Even so, it strikes me that on a casual glance I'd probably assume that this was doing a file copy, not iteratively copying revisions.
Pierre-Yves David - Nov. 22, 2016, 2:01 a.m.
On 11/21/2016 10:14 PM, Gregory Szorc wrote:
> On Mon, Nov 21, 2016 at 12:37 PM, Augie Fackler <raf@durin42.com
> <mailto:raf@durin42.com>> wrote:
>
>     On Sat, Nov 05, 2016 at 09:40:17PM -0700, Gregory Szorc wrote:
>     > # HG changeset patch
>     > # User Gregory Szorc <gregory.szorc@gmail.com <mailto:gregory.szorc@gmail.com>>
>     > # Date 1478405835 25200
>     > #      Sat Nov 05 21:17:15 2016 -0700
>     > # Node ID ebbd8d975e4bf59b2bdd44736fdf13222988d1a4
>     > # Parent  f01367faa792635ad2f7a6b175ae3252292b5121
>     > revlog: add clone method
>     >
>     > Upcoming patches will introduce functionality for in-place
>     > repository/store "upgrades." Copying the contents of a revlog
>     > feels sufficiently low-level to warrant being in the revlog
>     > class.
>     >
>     > diff --git a/mercurial/revlog.py b/mercurial/revlog.py
>     > --- a/mercurial/revlog.py
>     > +++ b/mercurial/revlog.py
>     > @@ -1818,3 +1818,32 @@ class revlog(object):
>     >          if not self._inline:
>     >              res.append(self.datafile)
>     >          return res
>     > +
>     > +    def clone(self, tr, destrevlog, addrevisioncb=None):
>     > +        """Copy the contents of this revlog to another revlog.
>     > +
>     > +        The destination revlog will contain the same revisions and nodes.
>
>     It might be worth calling out that this copying is done via repeated
>     calls to addrevision, so delta recomputation will take place. Which is
>     to say this is not a cheap clone, but rather a very expensive clone,
>     as it's doing a full decompress-undelta-delta-compress cycle.
>
>
> In my unpublished v2 of this series, I've added an argument to clone()
> that controls delta reuse.

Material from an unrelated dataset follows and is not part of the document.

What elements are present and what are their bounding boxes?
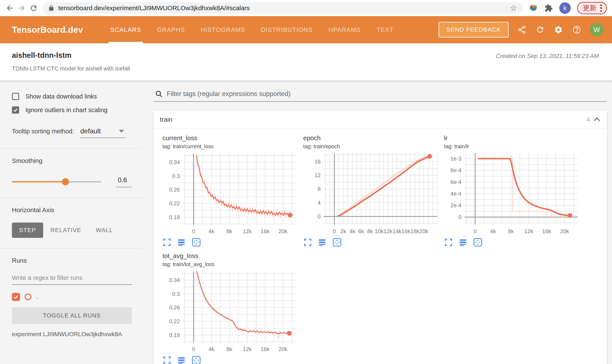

I believe I also changed the default to feed
> the cached delta into addrevision(), which will prevent the full delta
> cycle if the delta has the revisions that would be chosen by
> addrevision(). I believe this is a reasonable default, as the only
> benefit to a full delta cycle is running bdiff again and hoping to get a
> better result. And we don't need that unless we significantly change
> bdiff's behavior. Even then, it is quite cost prohibitive, so I'm fine
> hiding that behind a --slow argument or some such.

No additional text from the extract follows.